2002 - The Probate Code was amended to afford domestic partners the right to automatically inherit a portion of the separate property of a deceased partner, and the Unemployment Insurance Code was amended to provide for 6 weeks of paid family leave to care for a sick spouse or domestic partner.

2003 - Assembly Bill 205, also known as the California Domestic Partner Rights and Responsibilities Act of 2003 (Domestic Partner Act), significantly expanded the rights afforded to domestic partners

“in order to secure to eligible couples . . . the full range of legal rights, protections and benefits, as well as all of the responsibilities, obligations, and duties to each other, to their children, to third parties and to the State, as the laws of California extend to and impose upon spouses.”

2005 - The final draft of the Domestic Partner Act became effective on January 1, 2005, under Family Code Section 297.5, which provides that:

“Registered domestic partners shall have the same rights, protections, and benefits, and shall be subject to the same responsibilities, obligations, and duties under law, whether they derive from statutes, administrative regulations, court rules, government policies, common law, or any other provisions or sources of law, as are granted to and imposed upon spouses.”

2005 - Family Code Section 297.5 (b) was added in order to equalize the rights and obligations of former registered domestic partners with those of former spouses.

2005 - Family Code Section 297.5 (c) was also added in order to afford a surviving registered domestic partner upon death of the other partner the same rights and responsibilities afforded to a widow or widower upon the death of a spouse.

2005 - Family Code Section 297.5 (d) further provides that the rights and obligations of a domestic partner, former domestic partner, or surviving domestic partner shall be the same as those of spouses, former spouses, or surviving spouses.

2005 - Eight months later in the case of Koebke v. Bermuda Heights Country Club, the California Supreme Court discussed Family Code Section 297.5 in addressing the marital status discrimination claims of a lesbian couple registered under the Domestic Partner Act against a country club that denied the couple benefits extended to married club members.
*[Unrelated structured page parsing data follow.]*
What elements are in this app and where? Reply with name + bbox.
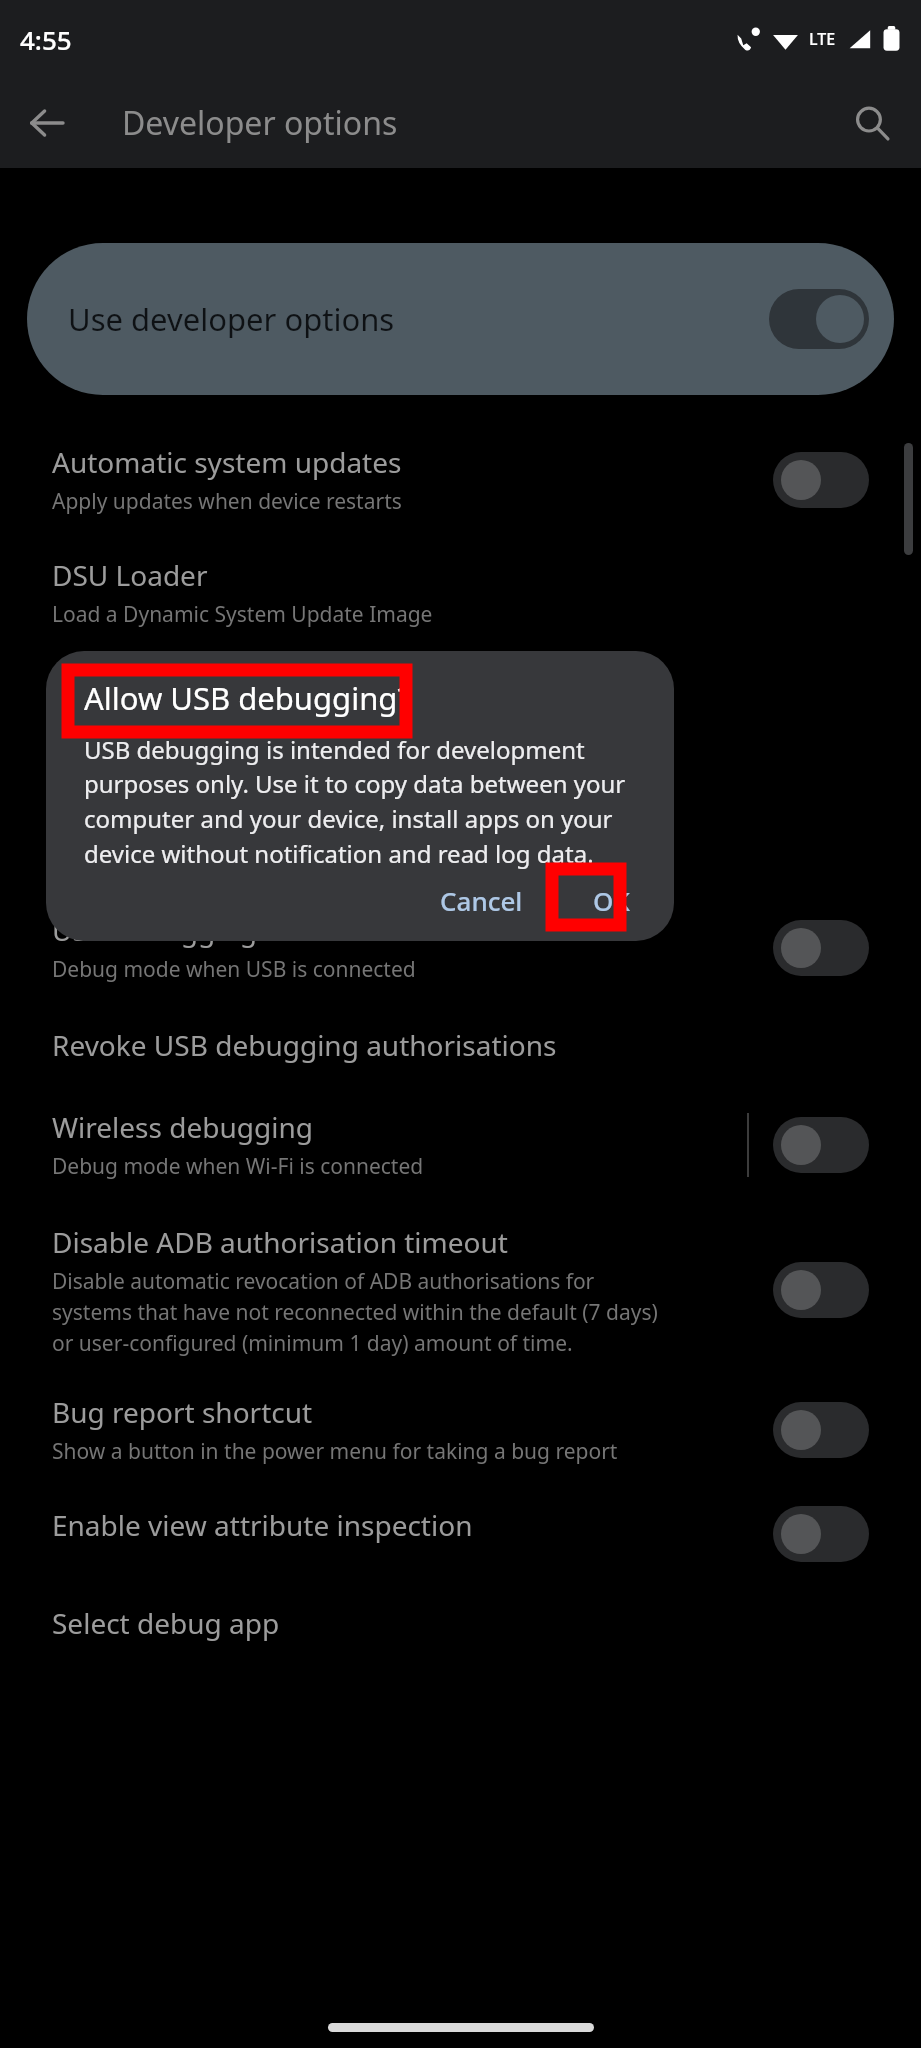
button[interactable]: Toggle (773, 920, 869, 976)
staticText: Enable view attribute inspection (52, 1506, 473, 1544)
staticText: Wireless debugging (52, 1108, 313, 1146)
button[interactable]: DSU Loader (0, 550, 921, 635)
button[interactable]: Toggle (773, 1262, 869, 1318)
button[interactable]: Use developer options (27, 243, 894, 395)
staticText: Use developer options (68, 298, 395, 340)
staticText: Debug mode when Wi-Fi is connected (52, 1152, 424, 1181)
staticText: Show a button in the power menu for taki… (52, 1437, 618, 1466)
button[interactable]: Search (839, 90, 905, 156)
staticText: LTE (809, 28, 836, 50)
staticText: USB debugging is intended for developmen… (84, 733, 650, 871)
staticText: Debug mode when USB is connected (52, 955, 416, 984)
button[interactable]: USB debugging (0, 905, 921, 990)
button[interactable]: Back (14, 90, 80, 156)
button[interactable]: Enable view attribute inspection (0, 1500, 921, 1568)
button[interactable]: Debug (0, 827, 921, 877)
button[interactable]: Select debug app (0, 1598, 921, 1648)
button[interactable]: Disable ADB authorisation timeout (0, 1217, 921, 1363)
staticText: Disable ADB authorisation timeout (52, 1223, 508, 1261)
button[interactable]: Bug report shortcut (0, 1387, 921, 1472)
staticText: Cancel (440, 883, 523, 913)
button[interactable]: Quick settings developer tiles (0, 747, 921, 797)
staticText: 4:55 (20, 22, 72, 57)
staticText: Developer options (122, 101, 398, 145)
staticText: Automatic system updates (52, 443, 402, 481)
staticText: Select debug app (52, 1604, 280, 1642)
staticText: Debug (52, 833, 140, 871)
button[interactable]: Revoke USB debugging authorisations (0, 1020, 921, 1070)
staticText: DSU Loader (52, 556, 208, 594)
staticText: Revoke USB debugging authorisations (52, 1026, 557, 1064)
staticText: System UI demo mode (52, 671, 352, 709)
button[interactable]: System UI demo mode (0, 665, 921, 715)
staticText: Apply updates when device restarts (52, 487, 402, 516)
button[interactable]: Toggle (773, 1117, 869, 1173)
staticText: Disable automatic revocation of ADB auth… (52, 1267, 673, 1357)
button[interactable]: OK (573, 871, 650, 925)
staticText: Load a Dynamic System Update Image (52, 600, 433, 629)
button[interactable]: Automatic system updates (0, 437, 921, 522)
button[interactable]: Wireless debugging (0, 1102, 921, 1187)
staticText: Bug report shortcut (52, 1393, 313, 1431)
staticText: OK (593, 883, 630, 913)
staticText: USB debugging (52, 911, 258, 949)
staticText: Allow USB debugging? (84, 677, 411, 719)
button[interactable]: Toggle (773, 1506, 869, 1562)
button[interactable]: Toggle (773, 1402, 869, 1458)
staticText: Quick settings developer tiles (52, 753, 439, 791)
button[interactable]: Toggle (773, 452, 869, 508)
button[interactable]: Cancel (420, 871, 543, 925)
In ruling that the lesbian couple had an actionable claim against the country club under the Unruh Civil Rights Act, the California Supreme Court stated:

“a chief goal of the Domestic Partner Act is to equalize the status of registered domestic partners and married couples.”
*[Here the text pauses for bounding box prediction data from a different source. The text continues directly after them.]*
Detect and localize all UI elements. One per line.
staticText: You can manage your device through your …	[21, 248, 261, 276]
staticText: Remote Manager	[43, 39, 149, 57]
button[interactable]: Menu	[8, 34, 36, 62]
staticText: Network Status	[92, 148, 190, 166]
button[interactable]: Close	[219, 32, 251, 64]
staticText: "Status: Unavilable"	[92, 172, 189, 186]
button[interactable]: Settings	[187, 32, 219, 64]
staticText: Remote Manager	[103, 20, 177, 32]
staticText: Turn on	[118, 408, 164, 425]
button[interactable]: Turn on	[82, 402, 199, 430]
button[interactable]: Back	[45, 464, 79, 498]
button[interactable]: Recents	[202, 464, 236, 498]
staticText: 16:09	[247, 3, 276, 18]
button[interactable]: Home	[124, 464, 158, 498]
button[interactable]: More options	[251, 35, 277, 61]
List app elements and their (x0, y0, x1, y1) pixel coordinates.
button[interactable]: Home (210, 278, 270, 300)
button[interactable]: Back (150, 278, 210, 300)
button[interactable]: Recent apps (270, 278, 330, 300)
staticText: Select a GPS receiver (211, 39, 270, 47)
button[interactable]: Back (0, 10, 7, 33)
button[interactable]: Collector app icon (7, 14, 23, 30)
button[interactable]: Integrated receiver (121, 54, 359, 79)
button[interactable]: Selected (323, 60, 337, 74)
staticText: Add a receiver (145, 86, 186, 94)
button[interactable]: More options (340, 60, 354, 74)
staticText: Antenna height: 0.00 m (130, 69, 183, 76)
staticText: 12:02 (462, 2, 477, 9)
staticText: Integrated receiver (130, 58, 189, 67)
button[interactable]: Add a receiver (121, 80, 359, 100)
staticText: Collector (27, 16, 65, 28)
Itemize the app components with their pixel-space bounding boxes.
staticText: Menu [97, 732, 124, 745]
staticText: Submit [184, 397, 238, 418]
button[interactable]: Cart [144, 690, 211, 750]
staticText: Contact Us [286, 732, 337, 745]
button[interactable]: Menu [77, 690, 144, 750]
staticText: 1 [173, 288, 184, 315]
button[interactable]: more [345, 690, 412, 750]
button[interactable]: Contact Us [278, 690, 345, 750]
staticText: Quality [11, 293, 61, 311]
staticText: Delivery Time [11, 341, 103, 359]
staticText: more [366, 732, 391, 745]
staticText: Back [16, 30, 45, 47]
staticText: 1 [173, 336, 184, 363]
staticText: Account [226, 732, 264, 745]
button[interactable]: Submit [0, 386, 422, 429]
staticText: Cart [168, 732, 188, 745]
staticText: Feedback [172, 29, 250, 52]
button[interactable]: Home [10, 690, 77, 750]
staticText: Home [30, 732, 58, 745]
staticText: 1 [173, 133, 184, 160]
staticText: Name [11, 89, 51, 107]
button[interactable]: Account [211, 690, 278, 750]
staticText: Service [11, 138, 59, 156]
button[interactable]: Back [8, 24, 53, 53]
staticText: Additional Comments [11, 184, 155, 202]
2006 - The California Legislature amended Family Code Section 297.5 to afford registered domestic partners another privilege routinely afforded only to married couples, to wit, the opportunity to file income taxes jointly or separately for purposes of state income tax returns, with the earned income of jointly reporting domestic partners to be recognized as community property.
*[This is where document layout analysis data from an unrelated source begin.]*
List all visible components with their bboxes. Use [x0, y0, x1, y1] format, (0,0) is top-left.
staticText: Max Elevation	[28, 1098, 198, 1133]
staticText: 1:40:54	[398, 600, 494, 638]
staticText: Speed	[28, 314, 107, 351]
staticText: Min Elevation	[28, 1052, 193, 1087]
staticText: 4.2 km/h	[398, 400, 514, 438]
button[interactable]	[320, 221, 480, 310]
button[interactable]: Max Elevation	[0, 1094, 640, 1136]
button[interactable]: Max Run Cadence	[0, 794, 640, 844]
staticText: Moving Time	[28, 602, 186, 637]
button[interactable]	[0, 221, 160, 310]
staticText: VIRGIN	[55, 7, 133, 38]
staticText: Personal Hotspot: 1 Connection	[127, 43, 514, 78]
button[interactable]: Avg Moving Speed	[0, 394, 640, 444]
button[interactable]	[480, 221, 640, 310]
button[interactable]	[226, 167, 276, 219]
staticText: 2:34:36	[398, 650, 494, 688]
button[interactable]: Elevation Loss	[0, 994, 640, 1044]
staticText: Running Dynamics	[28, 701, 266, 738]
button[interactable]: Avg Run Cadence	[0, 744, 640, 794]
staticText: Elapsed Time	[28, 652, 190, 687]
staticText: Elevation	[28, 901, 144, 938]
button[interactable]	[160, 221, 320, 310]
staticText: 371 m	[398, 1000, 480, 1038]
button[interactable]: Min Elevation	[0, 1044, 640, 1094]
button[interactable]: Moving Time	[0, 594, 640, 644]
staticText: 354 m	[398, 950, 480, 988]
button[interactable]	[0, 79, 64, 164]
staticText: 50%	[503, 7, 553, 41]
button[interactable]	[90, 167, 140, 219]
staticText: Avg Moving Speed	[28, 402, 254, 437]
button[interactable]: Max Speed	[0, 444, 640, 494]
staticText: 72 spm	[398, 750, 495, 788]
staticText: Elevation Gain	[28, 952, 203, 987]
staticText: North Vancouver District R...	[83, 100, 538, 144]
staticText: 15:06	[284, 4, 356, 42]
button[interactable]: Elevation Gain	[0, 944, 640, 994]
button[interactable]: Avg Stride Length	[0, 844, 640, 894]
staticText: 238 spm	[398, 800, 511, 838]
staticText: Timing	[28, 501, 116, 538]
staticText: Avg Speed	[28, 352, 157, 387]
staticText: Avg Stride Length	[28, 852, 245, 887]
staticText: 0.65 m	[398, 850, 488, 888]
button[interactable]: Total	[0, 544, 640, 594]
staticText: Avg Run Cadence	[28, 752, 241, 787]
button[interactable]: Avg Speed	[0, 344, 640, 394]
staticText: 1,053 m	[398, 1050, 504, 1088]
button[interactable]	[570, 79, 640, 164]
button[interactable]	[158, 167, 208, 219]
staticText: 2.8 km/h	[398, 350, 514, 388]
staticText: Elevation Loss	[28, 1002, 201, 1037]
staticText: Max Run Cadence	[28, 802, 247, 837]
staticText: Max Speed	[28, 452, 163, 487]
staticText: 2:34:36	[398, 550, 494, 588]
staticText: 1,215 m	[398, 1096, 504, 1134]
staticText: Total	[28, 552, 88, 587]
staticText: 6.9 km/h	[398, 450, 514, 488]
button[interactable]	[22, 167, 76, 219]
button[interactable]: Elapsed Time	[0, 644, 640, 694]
2007 - The California Legislature passed a law (Cal. Stat., Ch. 567) allowing domestic partners the opportunity to change their name to that of their partner during the domestic partner registration process.

2008 - In the case of In re Marriage Cases (43 Cal. 4th 75(2008)) the California Supreme Court held that same-sex couples have the legal right to marry in the State of California. While the decision is widely considered to be a big step, legally it simply bestowed the highly prized term “marriage” upon a type of union that quietly albeit steadily developed the legal equivalent of marriage.